- **Problem to solve**
Emit the data below verbatim, stripping out any pictures.

Transcribed page contents:
==*==
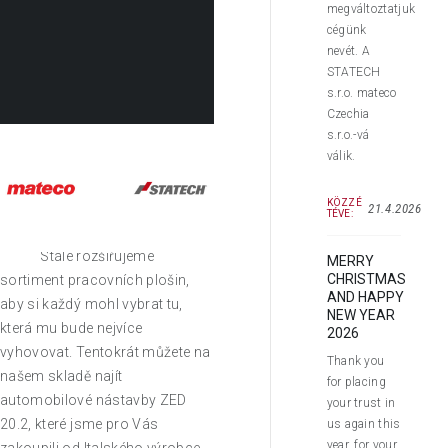
megváltoztatjuk
cégünk
nevét. A
STATECH
s.r.o. mateco
Czechia
s.r.o.-vá
válik.
KÖZZÉ
21.4.2026
TÉVE:
Vážení zákazníci,
Stále rozšiřujeme
MERRY
CHRISTMAS
sortiment pracovních plošin,
AND HAPPY
aby si každý mohl vybrat tu,
NEW YEAR
která mu bude nejvíce
2026
vyhovovat. Tentokrát můžete na
Thank you
našem skladě najít
for placing
automobilové nástavby ZED
your trust in
20.2, které jsme pro Vás
us again this
year, for your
==*==
- **Solution to the exercise**
megváltoztatjuk
cégünk
nevét. A
STATECH
s.r.o. mateco
Czechia
s.r.o.-vá
válik.
KÖZZÉ
21.4.2026
TÉVE:
Vážení zákazníci,
Stále rozšiřujeme
MERRY
CHRISTMAS
sortiment pracovních plošin,
AND HAPPY
aby si každý mohl vybrat tu,
NEW YEAR
která mu bude nejvíce
2026
vyhovovat. Tentokrát můžete na
Thank you
našem skladě najít
for placing
automobilové nástavby ZED
your trust in
20.2, které jsme pro Vás
us again this
year, for your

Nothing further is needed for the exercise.